Intrusion into personal spaces and freedoms will not be necessary or desirable. People are not stupid. They will do what they must to protect themselves and they do not need governments telling them how to conduct their lives.
The public health systems would also have focused on the recommendations to find prophylactics (not just flawed masks) to help prevent the disease. We still don’t know if Vitamin D was useful (although many who died were discovered to have Vitamin D deficiencies) or if we should have been eating something or taking something to reduce our chances of getting sick. We would have learned who was the most likely to get the disease and who was most likely to succumb. Currently it is accepted that obesity was a serious vulnerability, a fact backed up by several studies. Should we not be educating folks and doctors about the dangers?

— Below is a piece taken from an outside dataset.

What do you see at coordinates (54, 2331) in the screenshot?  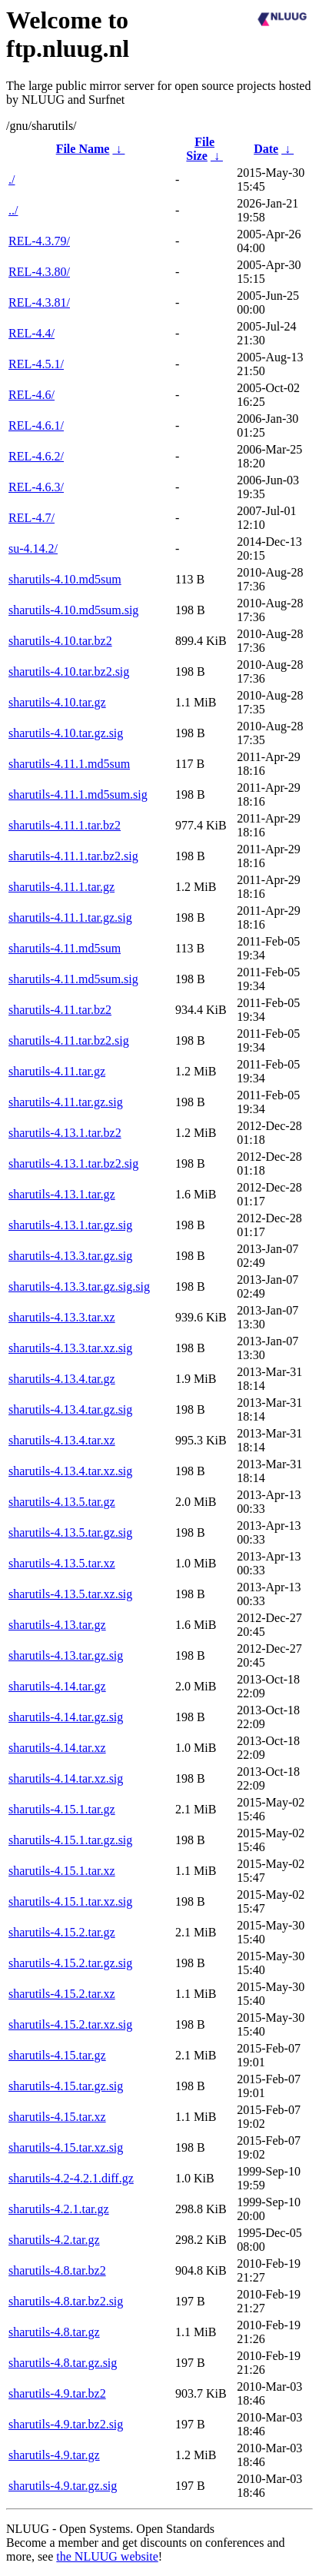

Secondly, there would have been an earlier focus on treatment, instead of outright rejection of every idea that came along and relying solely on vaccinations that could only reduce the impact but not stop the disease. Currently in Manitoba, health care is employing oral antivirals (Paxlovid), Remdesivir and Evusheld to reduce symptoms if taken within the first five days of infection. Why wasn’t this available earlier?
No freedom to discuss
But the biggest challenge of all was the refusal to allow any discussion about treatments or the mandates. People were so coerced into believing what the health officers were saying as underlined by scared politicians (and while these officials may have had a health background, they were not experts in all related fields), that they heard nothing but their fears pounding in their ears.
This was brought home to me when, one fine spring morning in 2021, I happened to hear some children playing in their yard across the street. I mentioned how delightful it was to hear kids playing and I was immediately pounced on for suggesting that playing outside was a healthy thing to do. My adult grandson texted me advising that I should be careful about saying things such as this.
Alas, all this suppression resulted in the truckers’ convoy of February 2022, and I will probably be verbally lynched again for saying that I considered these brave men and women to be within their rights. Yes, the protest went on too long. Yes, along the way they picked up some bad baggage who collected around the convoy like ticks on a deer. Yes, they were a great nuisance to the good and well satisfied people of Ottawa. And yes, it was a stupid idea to barricade the borders. And yes, in the end they needed to be shut down – although the subsequent arrests and persecution, the implementation of the Emergencies Act and the seizure of personal bank accounts and property went too far.
But in a democratic nation, overreach by governments breeds reaction and that is perfectly reasonable. Protesting is a hallmark of our freedom.
So now it is time for reflection, time to say what we would do, must do, the next time this happens because it will happen again. Let us take lessons from our mistakes, our excesses, and our lack of rational thought to guide our nation.
And maybe, just maybe, we can spare the next generation.